Dr. Priest also pioneered in what is now called peer-to-peer knowledge networking systems.  As President of Humanic Systems he developed an early working prototype in 1987 where knowledge from one person's (e-mail) folder is put into another's folder via telecommunications.  The details of the design are described in a patent awarded in 1989.

In our interest in furthering technological innovation (see our co-authored book, Technological Innovation for a Dynamic Economy), Dr. Priest was Coordinator of Advanced Innovative Projects at the Charles River Museum of Industry.  Formed as a museum for artifacts from the Waltham Watch Factory, the Museum houses the American Innovation Institute.  Interested in how live video access to museum artifacts can serve innovation, see http://cybertrails.org/muse-cam.

To find articles about our concerns about the mounting national debt and the economy please click Here to find over 100 CITS DEBT WATCH newsletters and comments from our readers.

More recent issues are more often found Here

And, as of April, 2009, we have concluded our analysis of "How Does DEBT Lead to a Crisis, and a Collapse" and Our Proposed Solution is the creation of the 4th branch of US Government called the Financial Safety Branch by passing a 28th Amendment to the US Constitution (Elizabeth Warren has made a similar proposal, but for a Safety Commision, and we give reason for why it must be a 4th branch to succeed).

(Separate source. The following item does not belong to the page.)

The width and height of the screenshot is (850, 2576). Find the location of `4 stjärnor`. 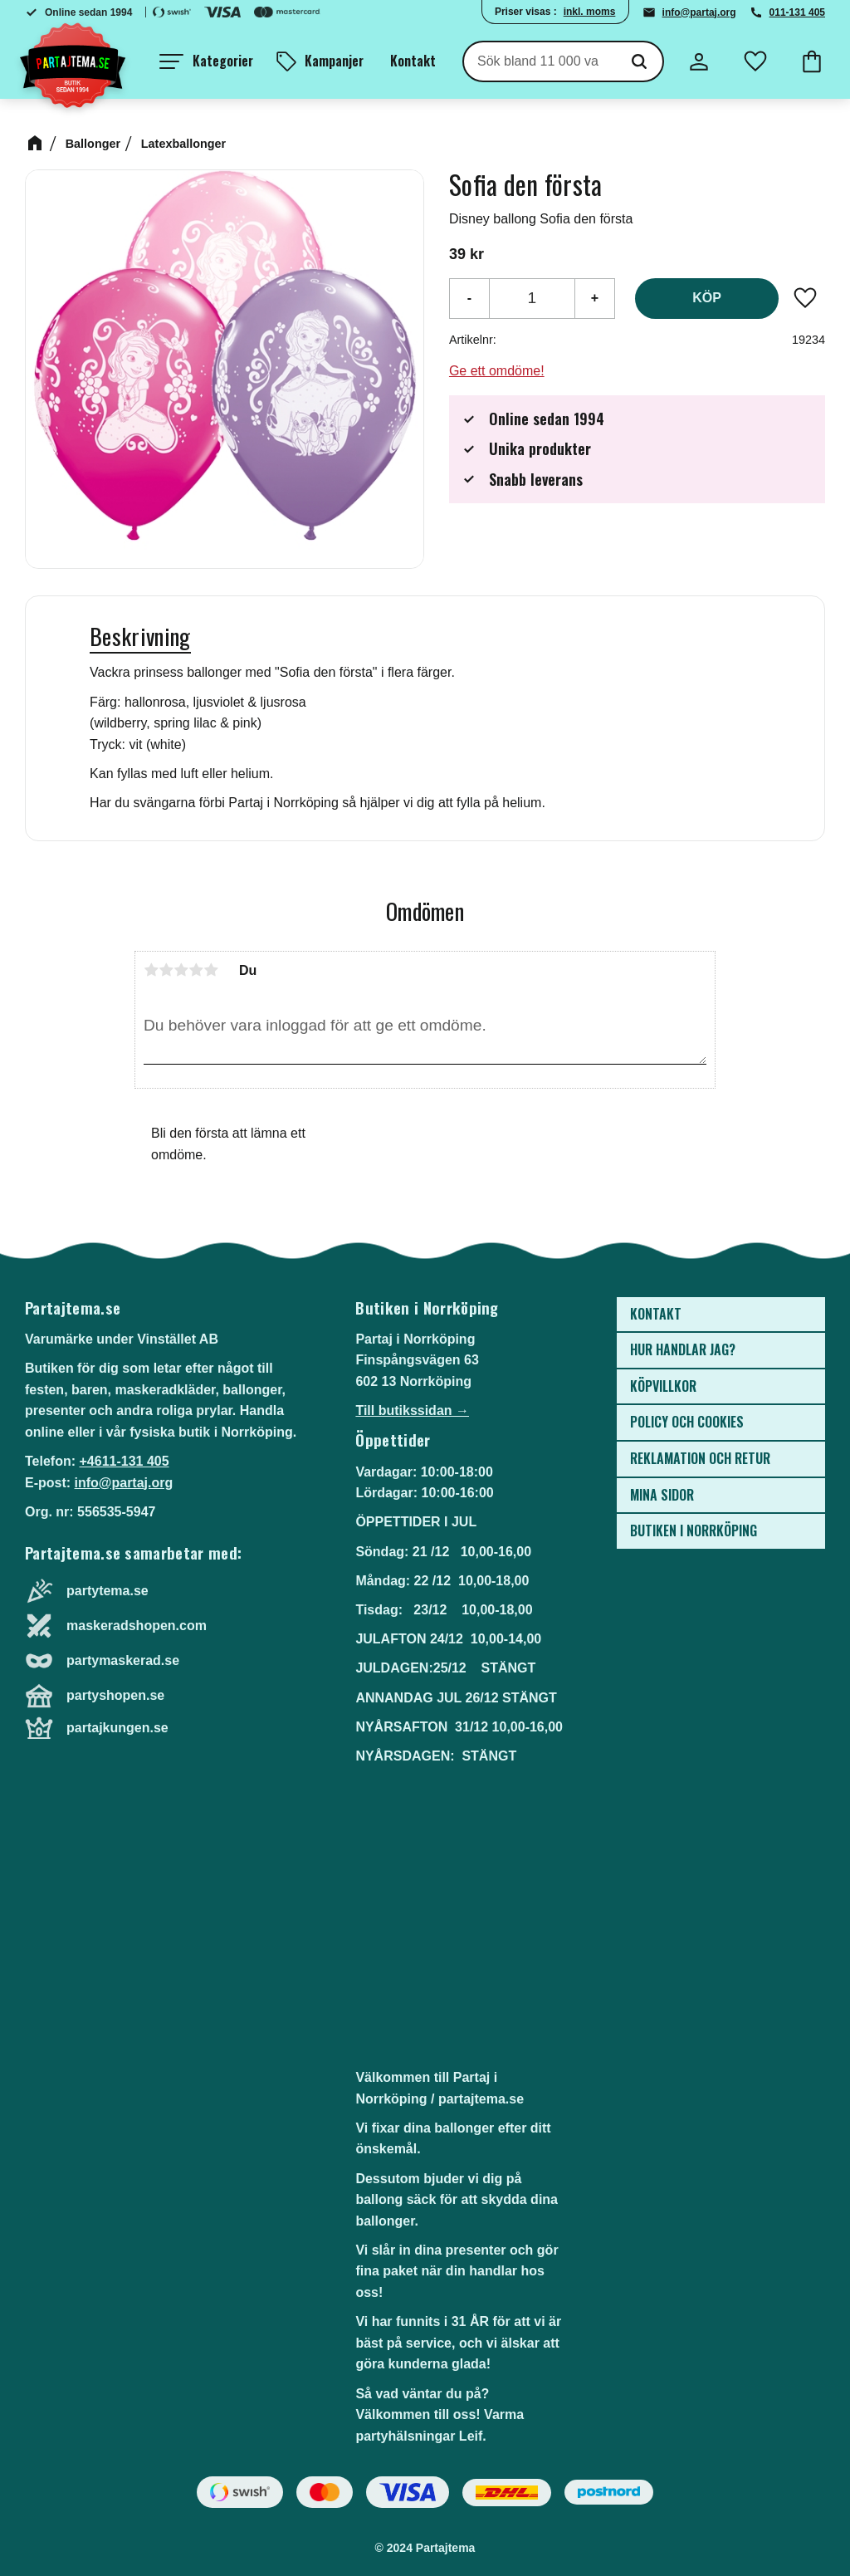 4 stjärnor is located at coordinates (195, 969).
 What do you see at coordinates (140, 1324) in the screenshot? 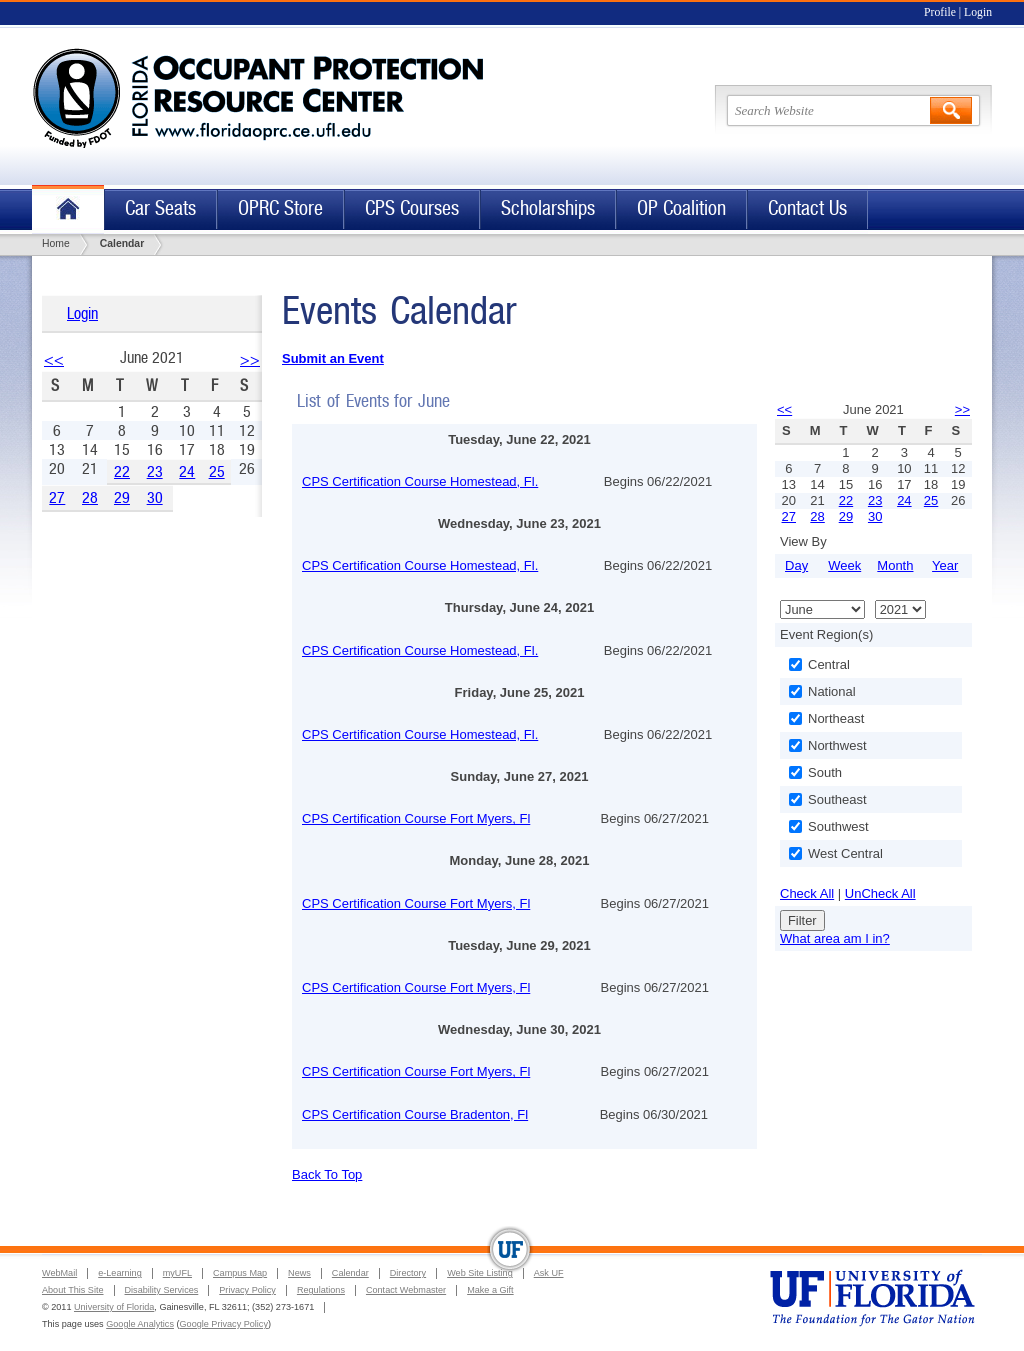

Also, during our twenty years of studying this country's financial system we came across something far more invasive and pernicious than the various pyriamiding schemes such as by Bernie Madoff. We discovered a rather astounding version of the "long con." As you know, it a long con, the con artists, in this case the "old bankers," set up a rouse to bleed the victim. In this con, the main rouse was to convince everyone that inflation is a fact of life. In fact, inflation, at about 4% per year, is contrived by the old bankers (contrasted to the new bankers inventing other means of bleeding money away from folk, such as via derivatives). The con always involves some kind of "front" and since 1913, the front has been the US Federal Reserve. Prior to that, the front was the 1st National Bank of the US and the 2nd National Bank, which Jefferson and Jackson shutdown, respectively, because they saw the bleed of money from ordinary folk.

We term this con the "Fed Fleece" and we have written about it in more detail at "The Fed Fleece Proof." In short, the bankers who conceived of the Fed on Jekyll Island (see Griffith, The Creature of Jekyll Island) inserted one paragraph in the enabling legislation to create the Federal Open Market Committee (FOMC) and they gave this non-government, non-responsible entity the right to create and sell federal securities. We document, via a Barron's chart, how this committee has magically sold many more securities into the financial markets then they have purchase and returns only 10% of the proceeds to the US Treasury. And the other 90% (the other 90% of 4% of our entire GDP, aka, so-called "inflation") goes to line the pockets of member banks and thus member families. How? As we have a fractional lending system, any "new money" can create 10 times that amount in new loans. So, if asked, the Fed says, oh yes, we do introduce the equivalent of money (these are Federal obligations and do not constitute newly created money as only the US Treasury can do), and we send the proceeds to the Treasury. What they don't say, and which is the heart of the con, is that the other 90% is bled away from all of us at the rate of 4% of GDP, each year. I fact checked this issue with Martin Mayer, author of The Bankers and The Fed and it was he who steered me to the 10% flow back to the Treasury. However, and now quite elderly, Mr. Mayer could not say quite how or why the other 90% has gone unnoticed. We don't even know if Dr. Bernanke is even aware that he is running the front for the largest con in all of history.

To find other articles related to communication and the media, and the politics of cyberspace click Here.  (to further limit the search to a subject of interest, please add a topic in the search box in the upper left on the page that appears, separated by the "and."  For example, "and media."

A 2008 project demonstrating the use of comic panels with Adobe Visual Communicator to create comic videos resulted in the publication  Turning to Warriors at a Time Like This.